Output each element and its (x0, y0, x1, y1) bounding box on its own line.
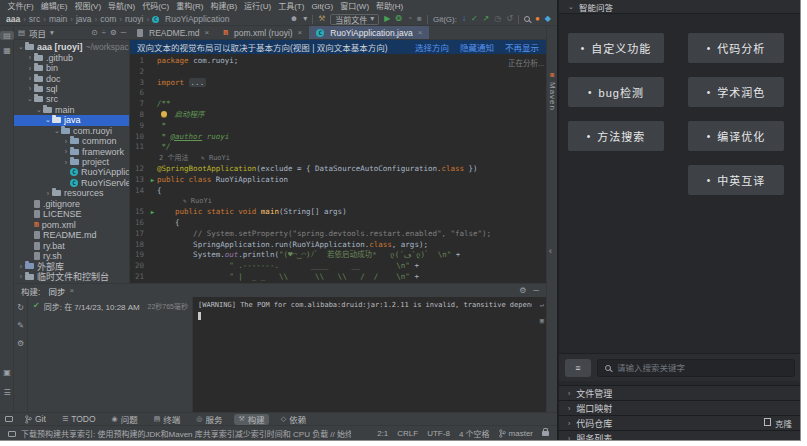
clone-button[interactable]: 克隆 (766, 417, 792, 429)
tree-row[interactable]: ›sql (14, 84, 129, 94)
user-icon[interactable]: ☻ (290, 13, 298, 25)
chevron-down-icon[interactable]: ▾ (303, 13, 307, 25)
tree-row[interactable]: CRuoYiApplication (14, 167, 129, 177)
menu-item[interactable]: 视图(V) (71, 0, 105, 13)
banner-action-dont-show[interactable]: 不再显示 (505, 41, 539, 53)
menu-item[interactable]: 编辑(E) (37, 0, 71, 13)
build-console[interactable]: [WARNING] The POM for com.alibaba:druid:… (192, 297, 546, 412)
menu-item[interactable]: 重构(R) (173, 0, 207, 13)
tree-row[interactable]: ⌄main (14, 105, 129, 115)
editor-tab[interactable]: mpom.xml (ruoyi)× (216, 26, 309, 39)
tree-chevron[interactable]: › (17, 263, 25, 270)
build-tab-sync[interactable]: 同步 × (48, 285, 74, 297)
tree-chevron[interactable]: ⌄ (26, 95, 34, 103)
tree-row[interactable]: mpom.xml (14, 219, 129, 229)
search-box[interactable] (597, 359, 795, 377)
git-rollback-button[interactable]: ↺ (506, 13, 513, 25)
build-project-button[interactable]: ⚒ (318, 13, 325, 25)
close-icon[interactable]: × (298, 28, 303, 37)
breadcrumb-item[interactable]: aaa (6, 14, 20, 24)
tool-window-button-依赖[interactable]: ◇依赖 (277, 414, 310, 425)
banner-action-choose-direction[interactable]: 选择方向 (415, 41, 449, 53)
tree-chevron[interactable]: › (62, 138, 70, 145)
banner-action-hide-notification[interactable]: 隐藏通知 (460, 41, 494, 53)
tree-row[interactable]: LICENSE (14, 209, 129, 219)
editor-tab[interactable]: README.md× (130, 26, 216, 39)
assistant-button[interactable]: •自定义功能 (568, 33, 664, 63)
editor-tab[interactable]: CRuoYiApplication.java× (309, 26, 429, 39)
minimize-icon[interactable]: ─ (533, 286, 539, 295)
tree-row[interactable]: ›common (14, 136, 129, 146)
tree-row[interactable]: ›外部库 (14, 261, 129, 271)
stop-button[interactable]: ■ (417, 13, 422, 25)
tool-window-button-终端[interactable]: ▤终端 (150, 414, 185, 425)
tree-row[interactable]: ⌄com.ruoyi (14, 126, 129, 136)
git-update-button[interactable]: ↓ (462, 13, 466, 25)
file-encoding[interactable]: UTF-8 (427, 429, 450, 438)
tree-row[interactable]: CRuoYiServletInitializer (14, 178, 129, 188)
caret-position[interactable]: 2:1 (377, 429, 388, 438)
section-row[interactable]: ›代码仓库克隆 (559, 415, 801, 430)
section-row[interactable]: ›服务列表 (559, 430, 801, 441)
assistant-button[interactable]: •bug检测 (568, 77, 664, 107)
assistant-button[interactable]: •学术润色 (688, 77, 784, 107)
assistant-button[interactable]: •代码分析 (688, 33, 784, 63)
tree-chevron[interactable]: › (26, 75, 34, 82)
collapse-all-icon[interactable]: ÷ (102, 28, 106, 37)
filter-icon[interactable]: ✎ (17, 321, 24, 330)
run-config-selector[interactable]: 当前文件▾ (330, 14, 379, 25)
indent-style[interactable]: 4 个空格 (459, 428, 490, 439)
status-message[interactable]: 下载预构建共享索引: 使用预构建的JDK和Maven 库共享索引减少索引时间和 … (21, 428, 351, 439)
locate-file-icon[interactable]: ⊙ (92, 28, 98, 37)
tool-window-button-todo[interactable]: ☰TODO (58, 414, 100, 425)
assistant-button[interactable]: •方法搜索 (568, 121, 664, 151)
folder-tool-icon[interactable]: ▦ (0, 46, 14, 55)
tree-row[interactable]: .gitignore (14, 199, 129, 209)
tree-chevron[interactable]: › (62, 148, 70, 155)
menu-item[interactable]: 工具(T) (275, 0, 308, 13)
close-icon[interactable]: × (418, 28, 423, 37)
tree-row[interactable]: README.md (14, 230, 129, 240)
assistant-button[interactable]: •编译优化 (688, 121, 784, 151)
menu-item[interactable]: 构建(B) (207, 0, 241, 13)
tree-row[interactable]: ›framework (14, 146, 129, 156)
git-push-button[interactable]: ↗ (483, 13, 490, 25)
sync-status-text[interactable]: 同步: 在 7/14/23, 10:28 AM (44, 301, 140, 312)
git-commit-button[interactable]: ✓ (471, 13, 478, 25)
menu-item[interactable]: 窗口(W) (337, 0, 373, 13)
tree-row[interactable]: ⌄src (14, 94, 129, 104)
menu-item[interactable]: 文件(F) (4, 0, 37, 13)
tree-chevron[interactable]: › (26, 85, 34, 92)
plugin-notification-icon[interactable]: ● (535, 13, 540, 25)
run-gutter-icon[interactable]: ▶ (148, 175, 157, 186)
assistant-button[interactable]: •中英互译 (688, 165, 784, 195)
layout-icon[interactable] (5, 416, 13, 422)
collapse-panel-icon[interactable]: ‹ (549, 246, 552, 256)
project-tool-icon[interactable]: ▤ (0, 31, 14, 40)
section-row[interactable]: ›文件管理 (559, 385, 801, 400)
tree-row[interactable]: ›临时文件和控制台 (14, 272, 129, 282)
tree-row[interactable]: ⌄aaa [ruoyi]~/workspace/aaa (14, 42, 129, 52)
tree-row[interactable]: ›doc (14, 73, 129, 83)
debug-button[interactable]: ❂ (396, 13, 403, 25)
breadcrumb-item[interactable]: ruoyi (125, 14, 143, 24)
tool-window-button-服务[interactable]: ◎服务 (192, 414, 226, 425)
chevron-down-icon[interactable]: ▾ (50, 28, 54, 37)
tree-row[interactable]: ›.github (14, 52, 129, 62)
menu-item[interactable]: 帮助(H) (373, 0, 407, 13)
tree-chevron[interactable]: ⌄ (44, 116, 52, 124)
maven-tool-button[interactable]: Maven (548, 82, 557, 111)
plugin-flag-icon[interactable]: ◆ (545, 13, 551, 25)
breadcrumb-item[interactable]: java (76, 14, 92, 24)
tool-window-button-问题[interactable]: ◉问题 (108, 414, 142, 425)
inlay-hint[interactable]: 2 个用法 ✎ RuoYi (159, 154, 230, 162)
menu-item[interactable]: 导航(N) (105, 0, 139, 13)
line-separator[interactable]: CRLF (397, 429, 418, 438)
soft-wrap-icon[interactable]: ↵ (540, 300, 544, 311)
close-icon[interactable]: × (69, 286, 74, 295)
structure-tool-icon[interactable]: ☰ (0, 388, 14, 397)
tree-chevron[interactable]: ⌄ (35, 106, 43, 114)
tree-row[interactable]: ›bin (14, 63, 129, 73)
menu-item[interactable]: 运行(U) (241, 0, 275, 13)
assistant-panel-header[interactable]: ⌄ 智能问答 (559, 0, 801, 14)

■ ■ ■

> _Work instructions_: Give the entries again word for word, but skip the pictures.

> _Answer section_:
Output each element and its (x0, y0, x1, y1) bounding box on its own line.
clone-button[interactable]: 克隆 (766, 417, 792, 429)
tree-row[interactable]: ›sql (14, 84, 129, 94)
user-icon[interactable]: ☻ (290, 13, 298, 25)
chevron-down-icon[interactable]: ▾ (303, 13, 307, 25)
tree-row[interactable]: CRuoYiApplication (14, 167, 129, 177)
menu-item[interactable]: 视图(V) (71, 0, 105, 13)
banner-action-dont-show[interactable]: 不再显示 (505, 41, 539, 53)
menu-item[interactable]: 编辑(E) (37, 0, 71, 13)
build-console[interactable]: [WARNING] The POM for com.alibaba:druid:… (192, 297, 546, 412)
menu-item[interactable]: 重构(R) (173, 0, 207, 13)
tree-row[interactable]: ⌄main (14, 105, 129, 115)
editor-tab[interactable]: mpom.xml (ruoyi)× (216, 26, 309, 39)
tree-chevron[interactable]: › (17, 263, 25, 270)
build-tab-sync[interactable]: 同步 × (48, 285, 74, 297)
tree-chevron[interactable]: ⌄ (26, 95, 34, 103)
tree-row[interactable]: mpom.xml (14, 219, 129, 229)
search-box[interactable] (597, 359, 795, 377)
git-rollback-button[interactable]: ↺ (506, 13, 513, 25)
build-project-button[interactable]: ⚒ (318, 13, 325, 25)
close-icon[interactable]: × (298, 28, 303, 37)
breadcrumb-item[interactable]: aaa (6, 14, 20, 24)
tool-window-button-依赖[interactable]: ◇依赖 (277, 414, 310, 425)
banner-action-choose-direction[interactable]: 选择方向 (415, 41, 449, 53)
tree-chevron[interactable]: › (62, 138, 70, 145)
banner-action-hide-notification[interactable]: 隐藏通知 (460, 41, 494, 53)
tree-row[interactable]: LICENSE (14, 209, 129, 219)
editor-tab[interactable]: README.md× (130, 26, 216, 39)
assistant-button[interactable]: •自定义功能 (568, 33, 664, 63)
editor-tab[interactable]: CRuoYiApplication.java× (309, 26, 429, 39)
minimize-icon[interactable]: ─ (533, 286, 539, 295)
tree-row[interactable]: ›common (14, 136, 129, 146)
tree-row[interactable]: ›外部库 (14, 261, 129, 271)
stop-button[interactable]: ■ (417, 13, 422, 25)
tool-window-button-终端[interactable]: ▤终端 (150, 414, 185, 425)
tree-row[interactable]: ⌄com.ruoyi (14, 126, 129, 136)
git-update-button[interactable]: ↓ (462, 13, 466, 25)
file-encoding[interactable]: UTF-8 (427, 429, 450, 438)
tree-row[interactable]: CRuoYiServletInitializer (14, 178, 129, 188)
caret-position[interactable]: 2:1 (377, 429, 388, 438)
section-row[interactable]: ›代码仓库克隆 (559, 415, 801, 430)
section-row[interactable]: ›服务列表 (559, 430, 801, 441)
assistant-button[interactable]: •bug检测 (568, 77, 664, 107)
assistant-button[interactable]: •学术润色 (688, 77, 784, 107)
assistant-button[interactable]: •代码分析 (688, 33, 784, 63)
tree-chevron[interactable]: › (26, 75, 34, 82)
collapse-all-icon[interactable]: ÷ (102, 28, 106, 37)
filter-icon[interactable]: ✎ (17, 321, 24, 330)
run-config-selector[interactable]: 当前文件▾ (330, 14, 379, 25)
indent-style[interactable]: 4 个空格 (459, 428, 490, 439)
status-message[interactable]: 下载预构建共享索引: 使用预构建的JDK和Maven 库共享索引减少索引时间和 … (21, 428, 351, 439)
locate-file-icon[interactable]: ⊙ (92, 28, 98, 37)
tool-window-button-todo[interactable]: ☰TODO (58, 414, 100, 425)
assistant-button[interactable]: •方法搜索 (568, 121, 664, 151)
folder-tool-icon[interactable]: ▦ (0, 46, 14, 55)
tree-row[interactable]: .gitignore (14, 199, 129, 209)
tree-chevron[interactable]: › (62, 148, 70, 155)
menu-item[interactable]: 工具(T) (275, 0, 308, 13)
close-icon[interactable]: × (418, 28, 423, 37)
tree-row[interactable]: README.md (14, 230, 129, 240)
assistant-button[interactable]: •编译优化 (688, 121, 784, 151)
menu-item[interactable]: 构建(B) (207, 0, 241, 13)
tree-row[interactable]: ›framework (14, 146, 129, 156)
git-push-button[interactable]: ↗ (483, 13, 490, 25)
sync-status-text[interactable]: 同步: 在 7/14/23, 10:28 AM (44, 301, 140, 312)
git-commit-button[interactable]: ✓ (471, 13, 478, 25)
menu-item[interactable]: 窗口(W) (337, 0, 373, 13)
tree-row[interactable]: ⌄src (14, 94, 129, 104)
menu-item[interactable]: 文件(F) (4, 0, 37, 13)
tree-chevron[interactable]: › (26, 85, 34, 92)
plugin-notification-icon[interactable]: ● (535, 13, 540, 25)
run-gutter-icon[interactable]: ▶ (148, 175, 157, 186)
assistant-button[interactable]: •中英互译 (688, 165, 784, 195)
layout-icon[interactable] (5, 416, 13, 422)
collapse-panel-icon[interactable]: ‹ (549, 246, 552, 256)
project-tool-icon[interactable]: ▤ (0, 31, 14, 40)
section-row[interactable]: ›文件管理 (559, 385, 801, 400)
tree-row[interactable]: ›临时文件和控制台 (14, 272, 129, 282)
tree-row[interactable]: ⌄aaa [ruoyi]~/workspace/aaa (14, 42, 129, 52)
tree-row[interactable]: ›doc (14, 73, 129, 83)
debug-button[interactable]: ❂ (396, 13, 403, 25)
breadcrumb-item[interactable]: ruoyi (125, 14, 143, 24)
tool-window-button-服务[interactable]: ◎服务 (192, 414, 226, 425)
chevron-down-icon[interactable]: ▾ (50, 28, 54, 37)
tree-row[interactable]: ›.github (14, 52, 129, 62)
menu-item[interactable]: 帮助(H) (373, 0, 407, 13)
tree-chevron[interactable]: ⌄ (44, 116, 52, 124)
maven-tool-button[interactable]: Maven (548, 82, 557, 111)
plugin-flag-icon[interactable]: ◆ (545, 13, 551, 25)
breadcrumb-item[interactable]: java (76, 14, 92, 24)
tool-window-button-问题[interactable]: ◉问题 (108, 414, 142, 425)
inlay-hint[interactable]: 2 个用法 ✎ RuoYi (159, 154, 230, 162)
menu-item[interactable]: 导航(N) (105, 0, 139, 13)
line-separator[interactable]: CRLF (397, 429, 418, 438)
soft-wrap-icon[interactable]: ↵ (540, 300, 544, 311)
close-icon[interactable]: × (69, 286, 74, 295)
structure-tool-icon[interactable]: ☰ (0, 388, 14, 397)
tree-chevron[interactable]: ⌄ (35, 106, 43, 114)
tree-row[interactable]: ›bin (14, 63, 129, 73)
menu-item[interactable]: 运行(U) (241, 0, 275, 13)
assistant-panel-header[interactable]: ⌄ 智能问答 (559, 0, 801, 14)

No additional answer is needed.